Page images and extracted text
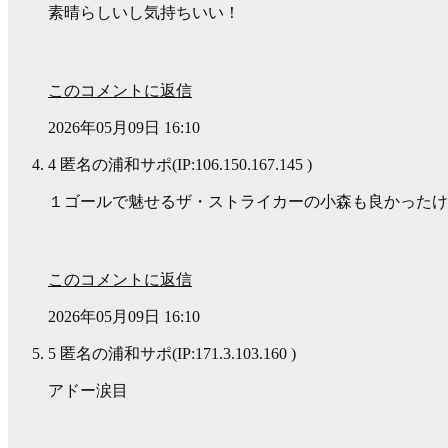
素晴らしいし気持ちいい！
このコメントに返信
2026年05月09日 16:10
4 匿名の浦和サポ
(IP:106.150.167.145 )
１ゴールで魅せるザ・ストライカーの小森も良かったけ
このコメントに返信
2026年05月09日 16:10
5 匿名の浦和サポ
(IP:171.3.103.160 )
アドー涙目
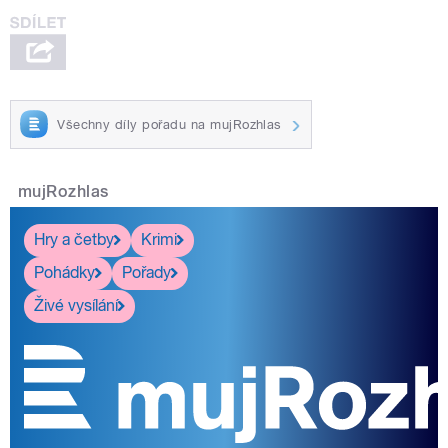
Všechny díly pořadu na mujRozhlas
mujRozhlas
Hry a četby
Krimi
Pohádky
Pořady
Živé vysílání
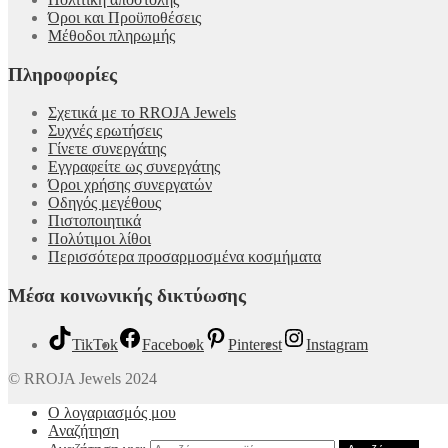
Όροι και Προϋποθέσεις
Μέθοδοι πληρωμής
Πληροφορίες
Σχετικά με το RROJA Jewels
Συχνές ερωτήσεις
Γίνετε συνεργάτης
Εγγραφείτε ως συνεργάτης
Όροι χρήσης συνεργατών
Οδηγός μεγέθους
Πιστοποιητικά
Πολύτιμοι λίθοι
Περισσότερα προσαρμοσμένα κοσμήματα
Μέσα κοινωνικής δικτύωσης
TikTok
Facebook
Pinterest
Instagram
© RROJA Jewels 2024
Ο λογαριασμός μου
Αναζήτηση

== Work task ==
Note each line above that contains "Όροι" and copy it out.

== Exercise solution ==
Όροι και Προϋποθέσεις
Όροι χρήσης συνεργατών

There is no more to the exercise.